Saved entries
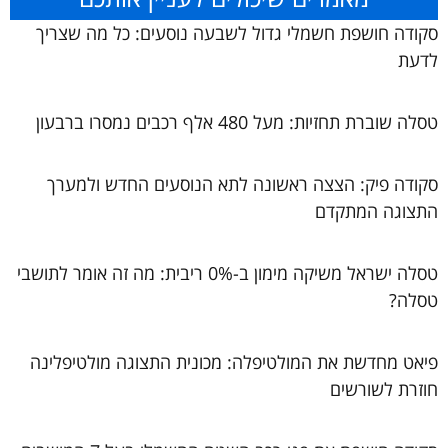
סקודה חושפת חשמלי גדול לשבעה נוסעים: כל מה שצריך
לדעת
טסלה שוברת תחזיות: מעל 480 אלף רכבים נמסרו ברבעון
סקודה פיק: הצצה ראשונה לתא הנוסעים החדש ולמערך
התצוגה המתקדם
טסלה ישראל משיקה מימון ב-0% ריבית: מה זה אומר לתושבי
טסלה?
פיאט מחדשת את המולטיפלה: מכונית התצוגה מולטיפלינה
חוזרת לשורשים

==

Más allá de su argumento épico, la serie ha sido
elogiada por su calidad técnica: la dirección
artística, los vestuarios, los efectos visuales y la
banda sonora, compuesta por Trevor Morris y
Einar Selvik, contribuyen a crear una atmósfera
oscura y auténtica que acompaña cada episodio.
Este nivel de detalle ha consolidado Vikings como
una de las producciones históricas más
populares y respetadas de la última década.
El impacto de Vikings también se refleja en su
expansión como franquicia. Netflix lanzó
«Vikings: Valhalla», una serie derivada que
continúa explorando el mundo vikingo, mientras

*Task details:*
Could you transcribe the entries above word for word, from the line with "סקודה חושפת חשמלי" down to the line with "חוזרת לשורשים", keeping both?

*Task response:*
סקודה חושפת חשמלי גדול לשבעה נוסעים: כל מה שצריך
לדעת
טסלה שוברת תחזיות: מעל 480 אלף רכבים נמסרו ברבעון
סקודה פיק: הצצה ראשונה לתא הנוסעים החדש ולמערך
התצוגה המתקדם
טסלה ישראל משיקה מימון ב-0% ריבית: מה זה אומר לתושבי
טסלה?
פיאט מחדשת את המולטיפלה: מכונית התצוגה מולטיפלינה
חוזרת לשורשים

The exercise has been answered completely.